Three New Research Papers Expose Multi-Turn Jailbreak Vulnerabilities in Large Language Models

Researchers publish three arXiv papers detailing methods to bypass LLM safety measures through multi-turn conversational attacks.

Three New Research Papers Expose Multi-Turn Jailbreak Vulnerabilities in Large Language Models

Three separate research papers published on arXiv in recent weeks have highlighted significant security vulnerabilities in Large Language Models (LLMs) through multi-turn conversational attacks.

According to the paper “Automating Deception: Scalable Multi-Turn LLM Jailbreaks” (arXiv:2511.19517v1), multi-turn conversational attacks leverage psychological principles like Foot-in-the-Door (FITD)—where a small initial request paves the way for a more significant one—to bypass safety alignments in LLMs.

A second paper, “Multi-turn Jailbreaking Attack in Multi-Modal Large Language Models” (arXiv:2601.05339v1), focuses specifically on security vulnerabilities in Multi-modal Large Language Models (MLLMs), describing these models as “highly intelligent” and “capable of performing multi-modal tasks” while noting their susceptibility to jailbreak attacks.
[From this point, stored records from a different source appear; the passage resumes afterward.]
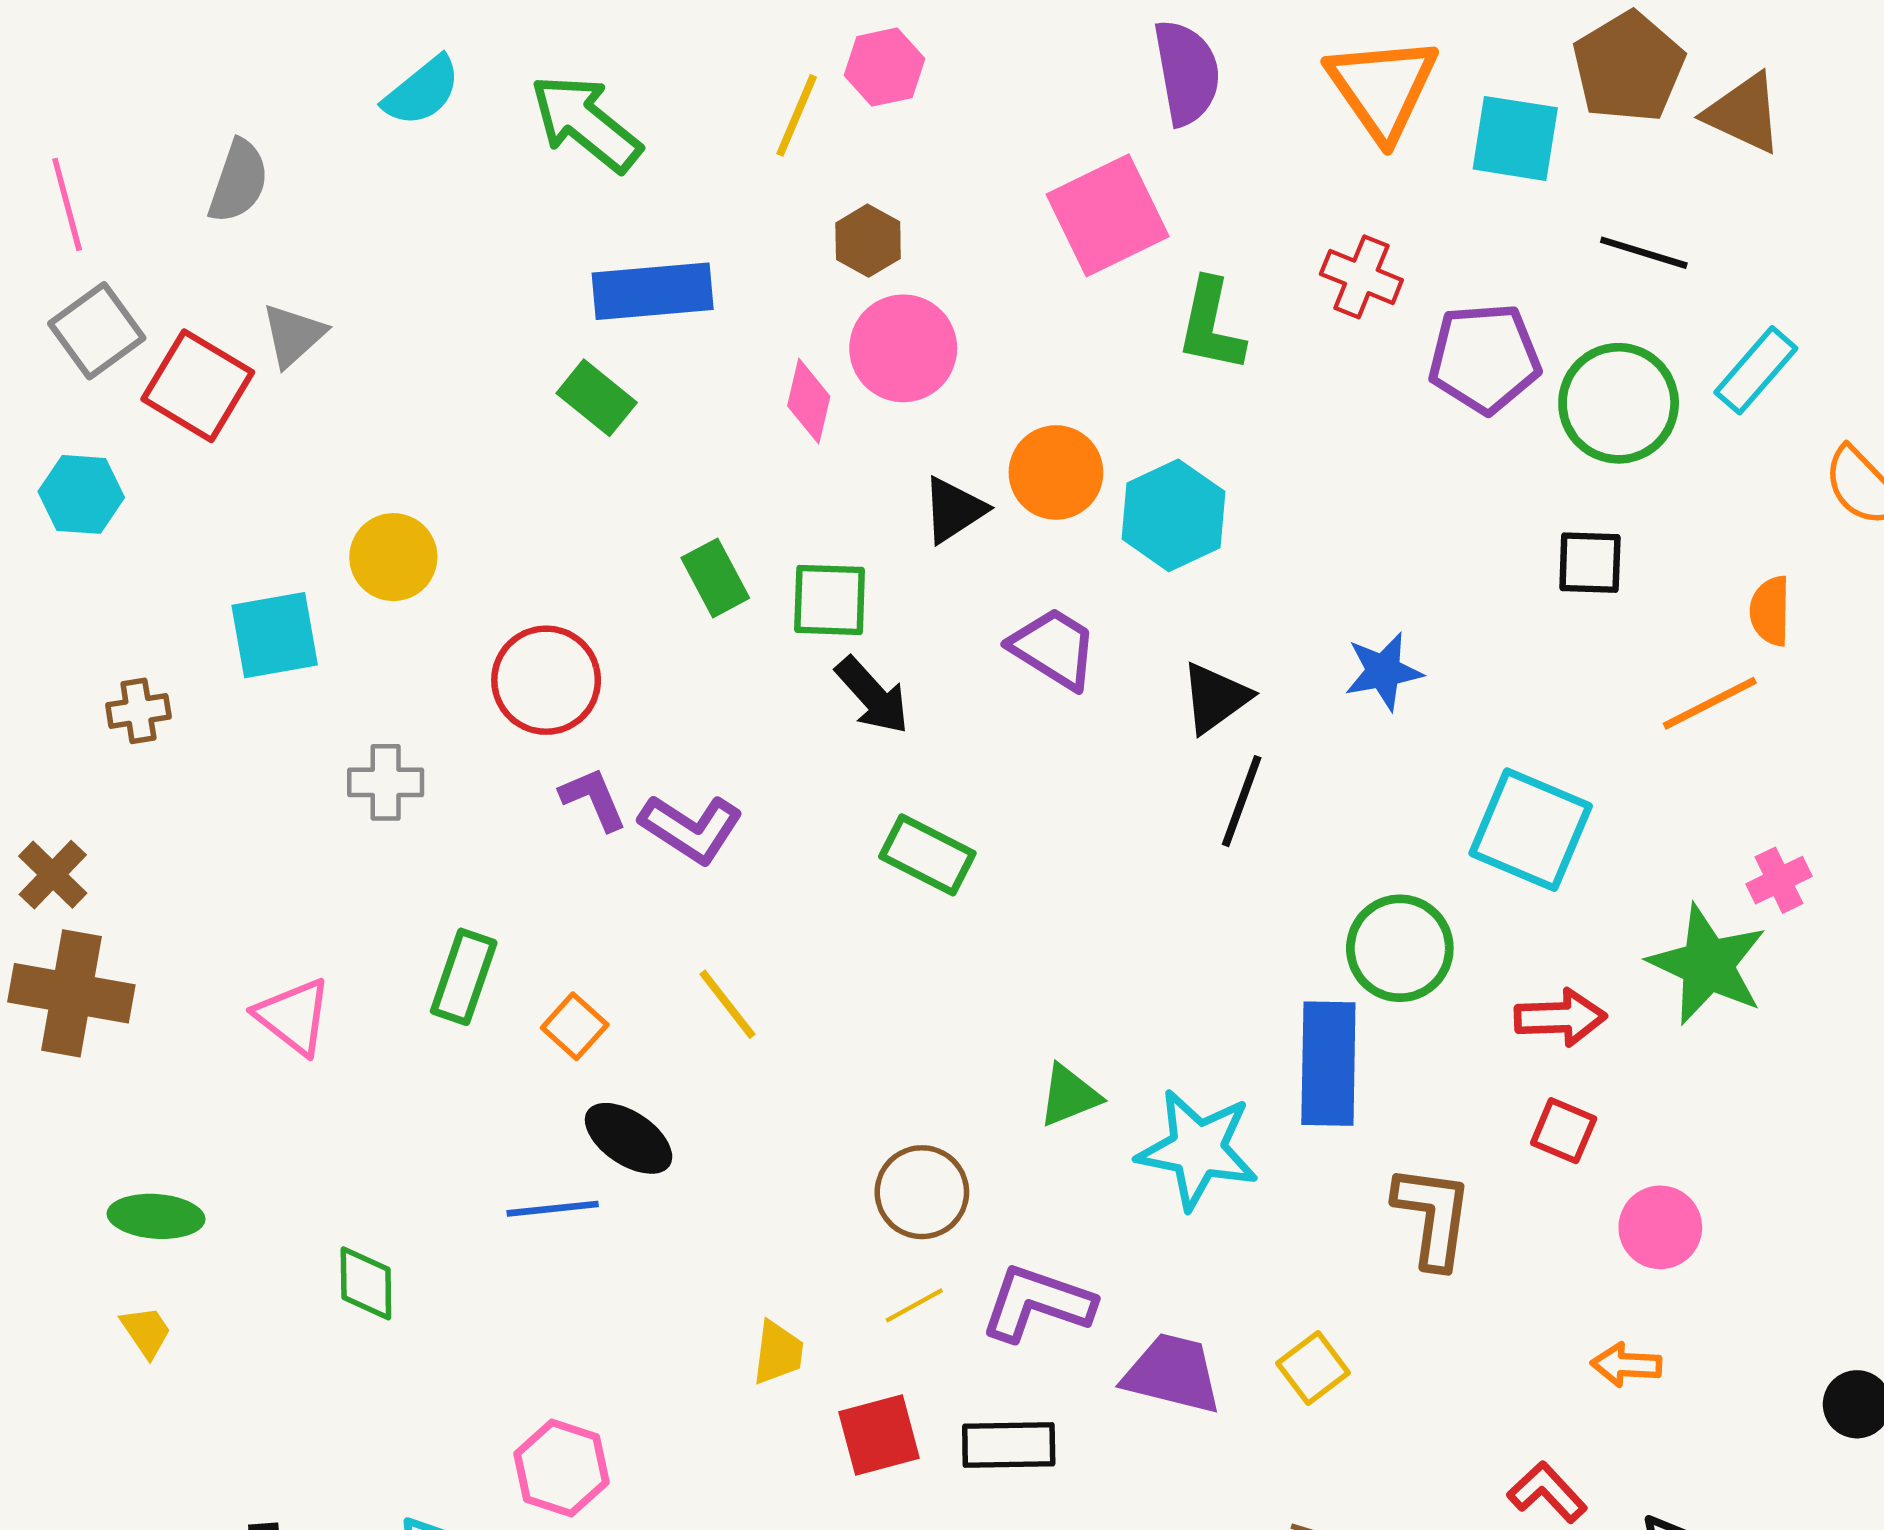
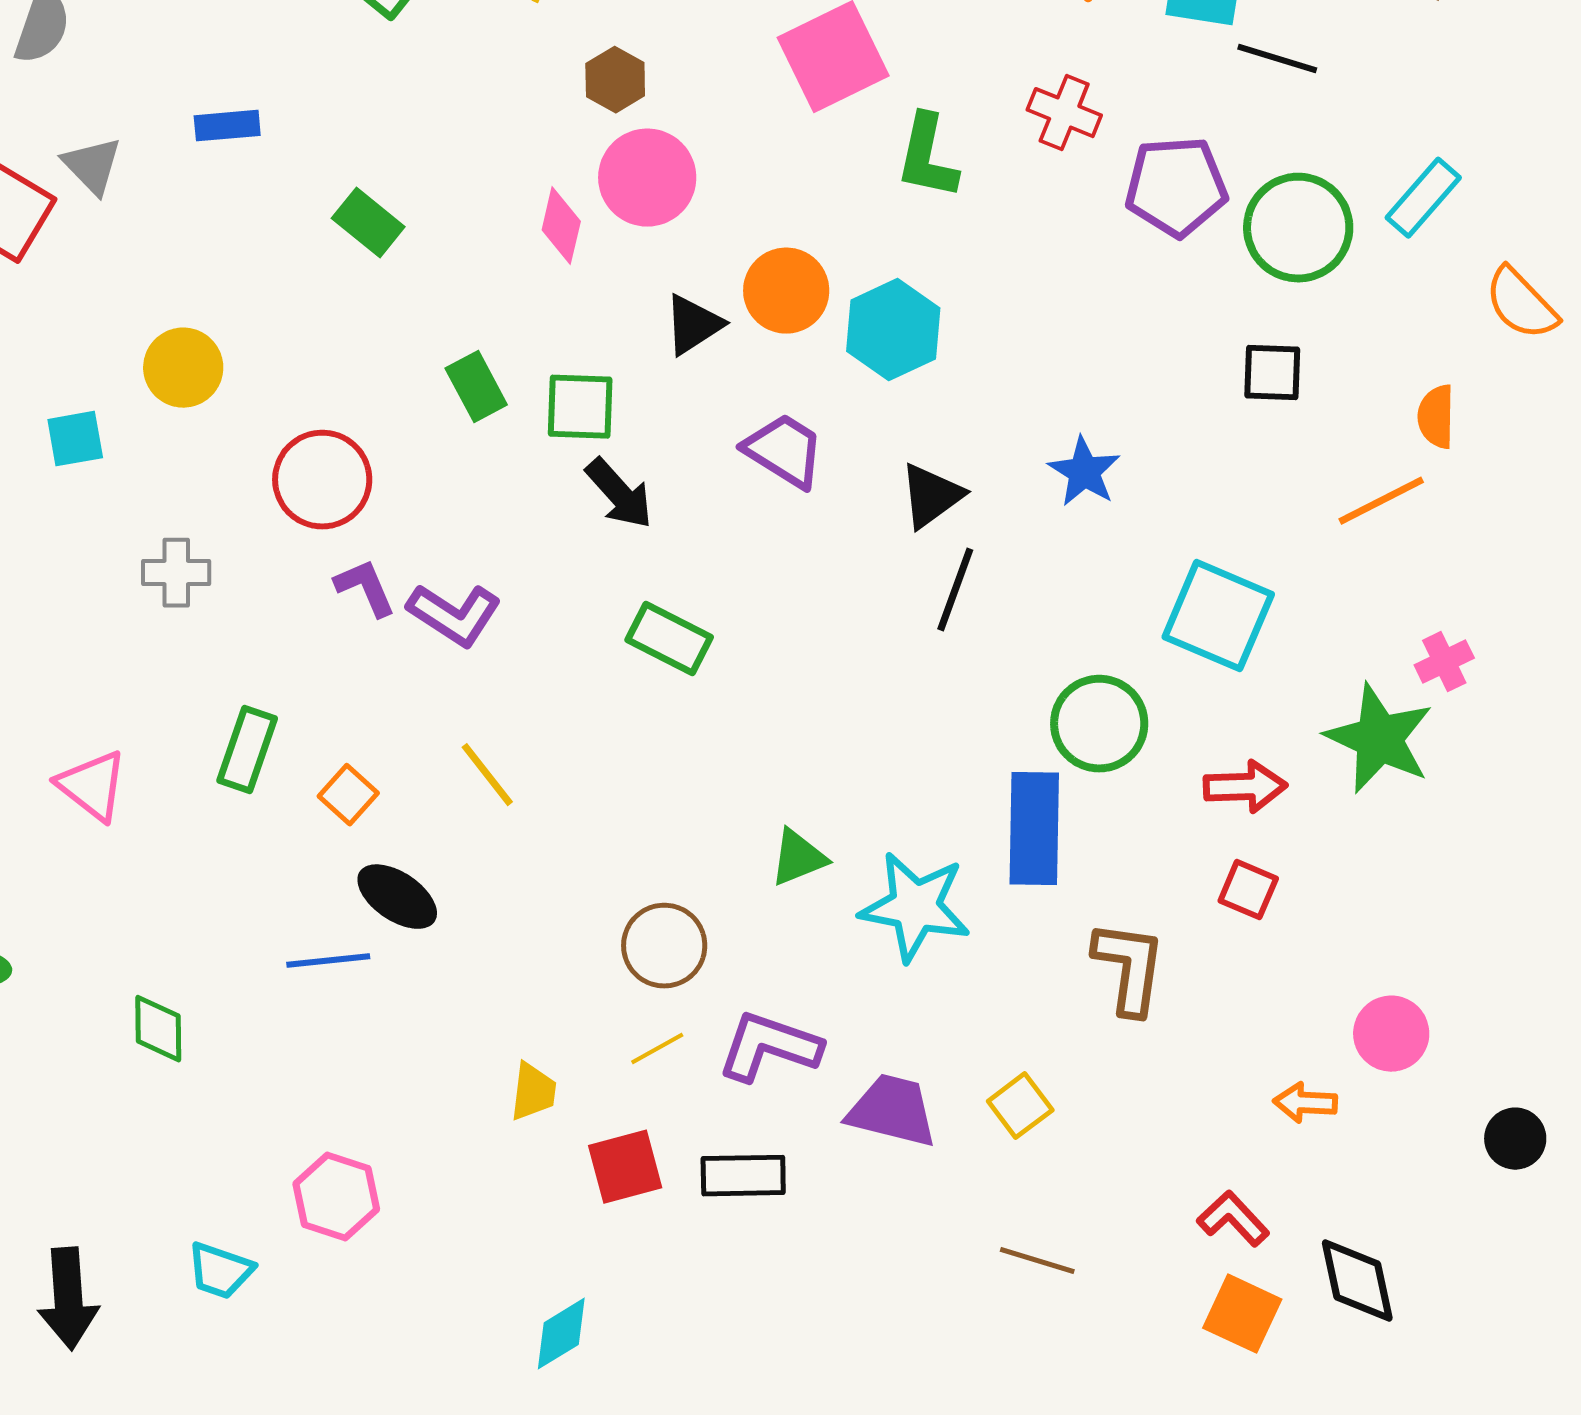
black line: (1644, 253) -> (1277, 59), moved
blue rectangle: (653, 291) -> (227, 126), moved, size x0.6
gray triangle: (293, 335) -> (92, 166), turned -32
cyan square: (275, 635) -> (75, 439), size x0.7
blue star: (1383, 671) -> (1084, 472), turned -30
pink circle: (1660, 1227) -> (1391, 1034), moved

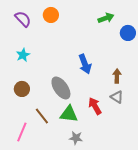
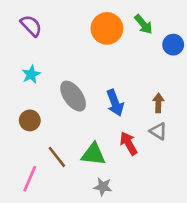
orange circle: (51, 15) -> (107, 28), moved, size x1.5
green arrow: (106, 18) -> (143, 24), turned 70
blue arrow: (85, 64) -> (115, 103), moved
gray ellipse: (61, 88) -> (73, 96), moved

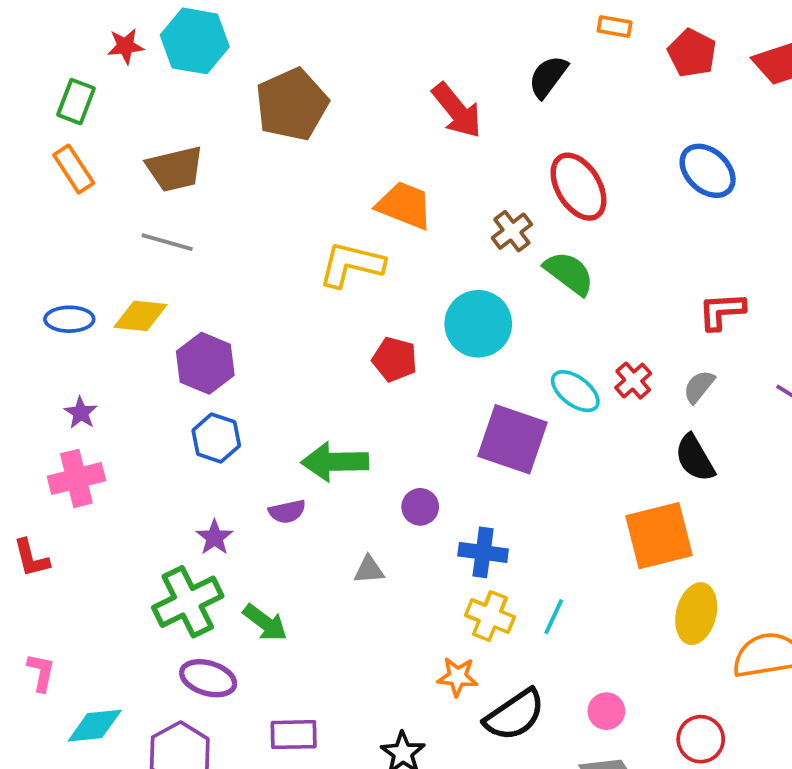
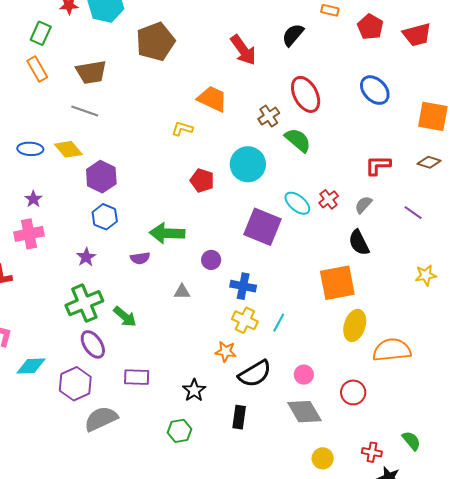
yellow L-shape: (351, 265) -> (182, 129), size x0.6
yellow diamond: (141, 316) -> (68, 149), turned 40
purple star: (215, 537) -> (86, 257), moved
purple ellipse: (208, 678) -> (93, 344), turned 36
The third paper, “The Echo Chamber Multi-Turn LLM Jailbreak” (arXiv:2601.05742v1), emphasizes that as companies deploy LLM-powered chatbots developed at “relatively low cost,” security challenges must be addressed “to prevent financial loss.”

All three papers highlight multi-turn conversational approaches as a “persistent threat” to LLM security, according to the first paper’s abstract.